## Task inputs
════
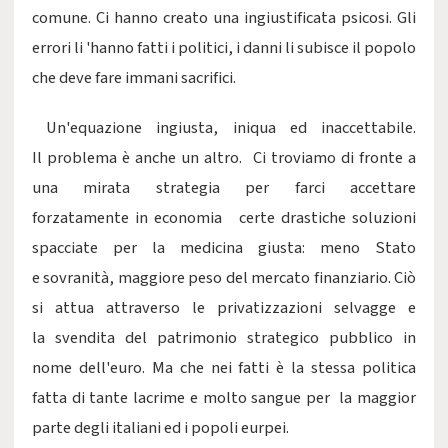
comune. Ci hanno creato una ingiustificata psicosi. Gli
errori li 'hanno fatti i politici, i danni li subisce il popolo
che deve fare immani sacrifici.
Un'equazione ingiusta, iniqua ed inaccettabile.
Il problema è anche un altro. Ci troviamo di fronte a
una mirata strategia per farci accettare
forzatamente in economia certe drastiche soluzioni
spacciate per la medicina giusta: meno Stato
e sovranità, maggiore peso del mercato finanziario. Ciò
si attua attraverso le privatizzazioni selvagge e
la svendita del patrimonio strategico pubblico in
nome dell'euro. Ma che nei fatti è la stessa politica
fatta di tante lacrime e molto sangue per la maggior
parte degli italiani ed i popoli eurpei.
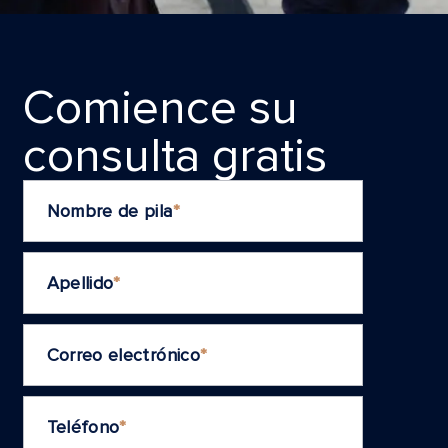
Comience su
consulta grаtis
Nombre de pila
*
Apellido
*
Correo electrónico
*
Teléfono
*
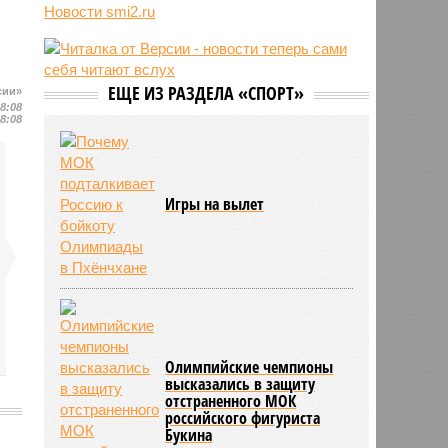
притворялся судьёй и вымогал
Новости smi2.ru
деньги
11:55
Учёные назвали неожиданный
способ снизить риск развития
диабета
ЕЩЕ ИЗ РАЗДЕЛА «СПОРТ»
сии»
08:08
11:39
В европейских аэропортах
08:08
отключили систему биометрии на
границе из-за очередей
Игры на вылет
Олимпийские чемпионы
высказались в защиту
отстраненного МОК
российского фигуриста
Букина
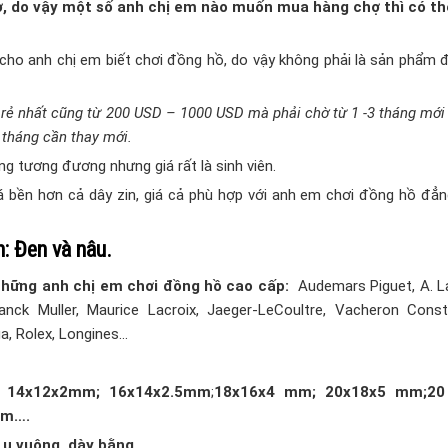
, do vậy một số anh chị em nào muốn mua hàng chợ thì có thể
cho anh chị em biết chơi đồng hồ, do vậy không phải là sản phẩm đ
 rẻ nhất cũng từ 200 USD – 1000 USD mà phải chờ từ 1 -3 tháng mới
 tháng cần thay mới.
g tương đương nhưng giá rất là sinh viên.
ền hơn cả dây zin, giá cả phù hợp với anh em chơi đồng hồ đẳng
h:
Đe
n
và
nâu.
những anh chị em chơi đồng hồ cao cấp:
Audemars Piguet, A. 
ranck Muller, Maurice Lacroix, Jaeger-LeCoultre, Vacheron Consta
, Rolex, Longines…
:
14x12x2mm; 16x14x2.5mm
;
18x16x4 mm; 20x18x5 mm;20
mm….
 u vuông, dày bằng.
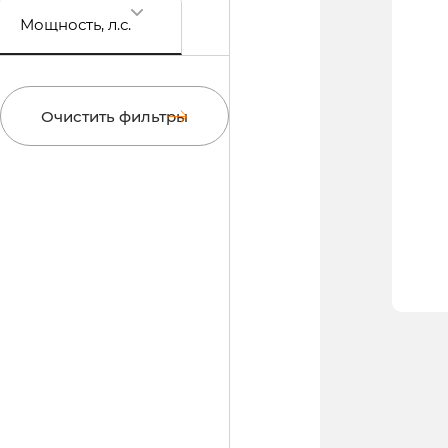
Мощность
, л.с.
Очистить фильтры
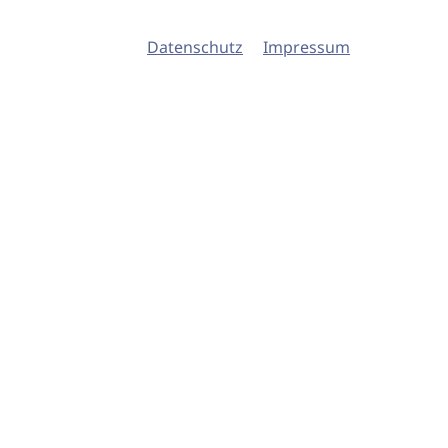
Datenschutz
Impressum
© 2026 imSalon Verlags GmbH
Newsletter
Kontakt
Team
Verlag
Mediadaten
AGB
Datenschu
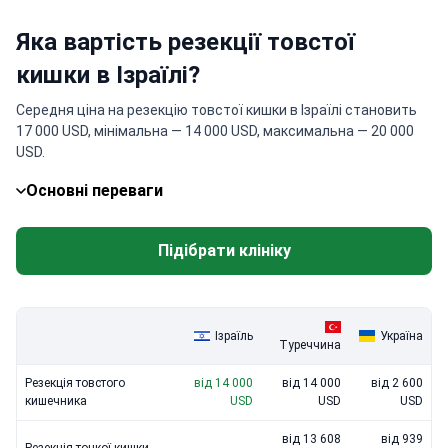
Яка вартість резекції товстої
кишки в Ізраїлі?
Середня ціна на резекцію товстої кишки в Ізраїлі становить
17 000 USD, мінімальна — 14 000 USD, максимальна — 20 000
USD.
Основні переваги
Підібрати клініку
Ізраїль
Україна
Туреччина
Резекція товстого
від 14 000
від 14 000
від 2 600
кишечника
USD
USD
USD
від 13 608
від 939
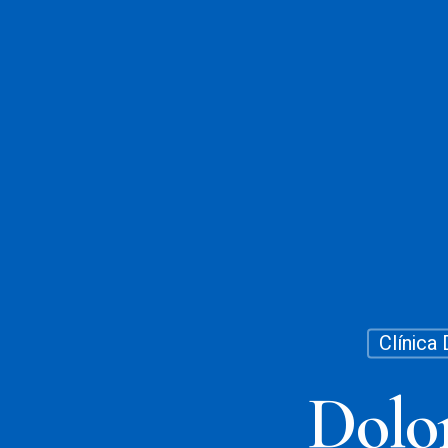
Clínica 
Dolor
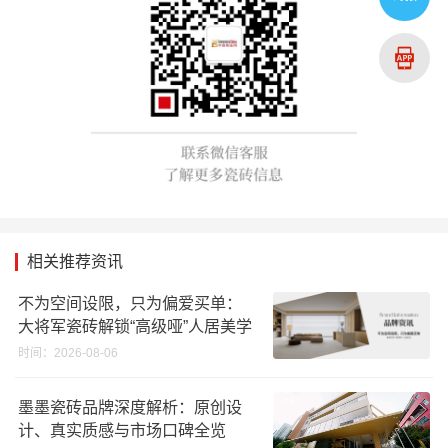
相关推荐资讯
不为空间设限，只为偏爱买单：
大将军瓷砖解锁“高级哑”人居美学
时间：2026-08-06
墨墨瓷砖品牌深度解析：原创设
计、真实质感与市场口碑全览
════
## Instructions for the task
The records above are to be repeated word for word, with the pictures omitted.

## Solution to this exercise
comune. Ci hanno creato una ingiustificata psicosi. Gli
errori li 'hanno fatti i politici, i danni li subisce il popolo
che deve fare immani sacrifici.
Un'equazione ingiusta, iniqua ed inaccettabile.
Il problema è anche un altro. Ci troviamo di fronte a
una mirata strategia per farci accettare
forzatamente in economia certe drastiche soluzioni
spacciate per la medicina giusta: meno Stato
e sovranità, maggiore peso del mercato finanziario. Ciò
si attua attraverso le privatizzazioni selvagge e
la svendita del patrimonio strategico pubblico in
nome dell'euro. Ma che nei fatti è la stessa politica
fatta di tante lacrime e molto sangue per la maggior
parte degli italiani ed i popoli eurpei.
Comience su
consulta grаtis
Nombre de pila
*
Apellido
*
Correo electrónico
*
Teléfono
*
притворялся судьёй и вымогал
Новости smi2.ru
деньги
11:55
Учёные назвали неожиданный
способ снизить риск развития
диабета
ЕЩЕ ИЗ РАЗДЕЛА «СПОРТ»
сии»
08:08
11:39
В европейских аэропортах
08:08
отключили систему биометрии на
границе из-за очередей
Игры на вылет
Олимпийские чемпионы
высказались в защиту
отстраненного МОК
российского фигуриста
Букина
, do vậy một số anh chị em nào muốn mua hàng chợ thì có thể
cho anh chị em biết chơi đồng hồ, do vậy không phải là sản phẩm đ
 rẻ nhất cũng từ 200 USD – 1000 USD mà phải chờ từ 1 -3 tháng mới
 tháng cần thay mới.
g tương đương nhưng giá rất là sinh viên.
ền hơn cả dây zin, giá cả phù hợp với anh em chơi đồng hồ đẳng
h:
Đe
n
và
nâu.
những anh chị em chơi đồng hồ cao cấp:
Audemars Piguet, A. 
ranck Muller, Maurice Lacroix, Jaeger-LeCoultre, Vacheron Consta
, Rolex, Longines…
:
14x12x2mm; 16x14x2.5mm
;
18x16x4 mm; 20x18x5 mm;20
mm….
 u vuông, dày bằng.
Мощность
, л.с.
Очистить фильтры
Datenschutz
Impressum
© 2026 imSalon Verlags GmbH
Newsletter
Kontakt
Team
Verlag
Mediadaten
AGB
Datenschu
Яка вартість резекції товстої
кишки в Ізраїлі?
Середня ціна на резекцію товстої кишки в Ізраїлі становить
17 000 USD, мінімальна — 14 000 USD, максимальна — 20 000
USD.
Основні переваги
Підібрати клініку
Ізраїль
Україна
Туреччина
Резекція товстого
від 14 000
від 14 000
від 2 600
кишечника
USD
USD
USD
від 13 608
від 939
Clínica 
Dolor
相关推荐资讯
不为空间设限，只为偏爱买单：
大将军瓷砖解锁“高级哑”人居美学
时间：2026-08-06
墨墨瓷砖品牌深度解析：原创设
计、真实质感与市场口碑全览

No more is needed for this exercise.